Our findings have important implications for interpreting human whole genome sequencing data in clinical genetic settings. Position effects ensuing from large structural variations are well known in human genetics47 but it is often difficult to disconnect such deletions and/or rearrangements of functional sequences, such as protein-coding genes and enhancers, from effects that are due to removal of boundary sequences. Remarkably, none of the eight regions deleted from the mouse genome in this study is completely deleted in ~760,000 available human genomes, consistent with their functional importance (gnomAD-SV v2.148 and rCNV249). A critical future goal will be to determine the relationship between human mutations within the thousands of genome-wide TAD boundaries and their impact on human phenotypic variation and disease. The present study indicates that removal of the relatively small TAD boundary sequences themselves causes molecular or organismal phenotypes and, therefore, structural variants that include TAD boundary deletions in human patients should be considered as potential causes of pathogenicity.

Methods

ENCODE ChIP-seq data analysis and prioritization of TAD boundary deletion loci

Previously published chromosome conformation capture data was used for combined analyses and selection of TAD boundary deletion loci in this study, wherein TAD boundary calls were based on the maximum enrichment of CTCF at the TAD borders and their consistency across cell-types10. Over 3300 genome-wide annotated TAD boundaries5,10 were then ranked on a weighted score (see Supplementary Fig. 1), encompassing strength of insulation based on CCCTC-binding factor (CTCF) occupancy, co-occupancy of subunits of the cohesin complex and the transcription factor Znf14331 and CTCF-binding conservation at orthologous regions in four different mammalian species32 (Fig. 1, Supplementary Fig. 1).
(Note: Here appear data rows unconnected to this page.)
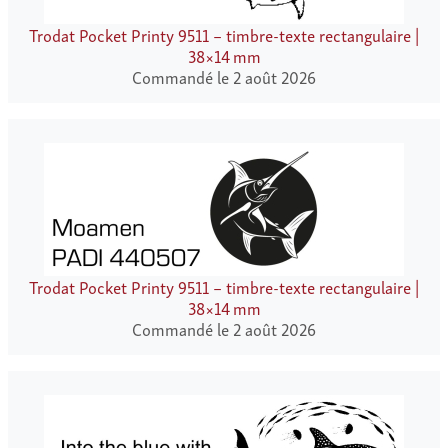
Trodat Pocket Printy 9511 – timbre-texte rectangulaire |
38×14 mm
Commandé le 2 août 2026
Trodat Pocket Printy 9511 – timbre-texte rectangulaire |
38×14 mm
Commandé le 2 août 2026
We analyzed ~100 individual ChIP-seq datasets to this effect (listed in Supplementary Data 1). CTCF-bound sites genome-wide were spatially clustered and individually scored based on the criteria highlighted above within regions 40 kb upstream and downstream of each TAD boundary. An overall score for each boundary was devised based on the intervening bound CTCFs, excluding boundaries overlapping protein-coding genes, thus enabling unambiguous interpretation of the functional necessity of TAD boundaries in mammalian development. Furthermore, boundaries where flanking TADs harbored genes encoding transcription factors important for development and preferentially (to the extent possible) showing a divergent pattern of tissue-specific expression were prioritized for in vivo deletion. Our selection criteria did not factor in the directionality of CTCF motifs when selecting TAD boundary loci for deletion (Supplementary Fig. 1).
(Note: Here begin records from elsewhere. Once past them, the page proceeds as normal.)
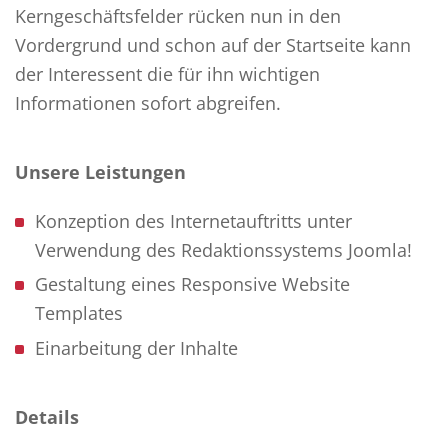
Kerngeschäftsfelder rücken nun in den
Vordergrund und schon auf der Startseite kann
der Interessent die für ihn wichtigen
Informationen sofort abgreifen.
Unsere Leistungen
Konzeption des Internetauftritts unter
Verwendung des Redaktionssystems Joomla!
Gestaltung eines Responsive Website
Templates
Einarbeitung der Inhalte
Details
Experimental design of mouse studies

All animal work was reviewed and approved by the Lawrence Berkeley National Laboratory Animal Welfare Committee. Mice were monitored daily for food and water intake, and animals were inspected weekly by the Chair of the Animal Welfare and Research Committee and the head of the animal facility in consultation with the veterinary staff. The LBNL ACF is accredited by the American Association for the Accreditation of Laboratory Animal Care (AAALAC). TAD boundary knockouts were performed in Mus musculus FVB strain mice with an exception for TAD boundary B1 where heterozygous-null mice in a mixed strain background (Cast/Eij and FVB) were necessary to be generated specifically for conducting the Hi-C assays. Mice across developmental stages from embryonic day 10.5 through P0, as well as mice between weeks 4–16 were used in this study. Animals of both sexes were used in the analysis. Sample size selection and randomization strategies are included in individual method sections. Unless otherwise stated, all phenotyped mice described in the paper resulted from crossing heterozygous TAD boundary deletion mice together to allow for the comparison of matched littermates of different genotypes. Samples were dissected and processed blind to genotype where applicable.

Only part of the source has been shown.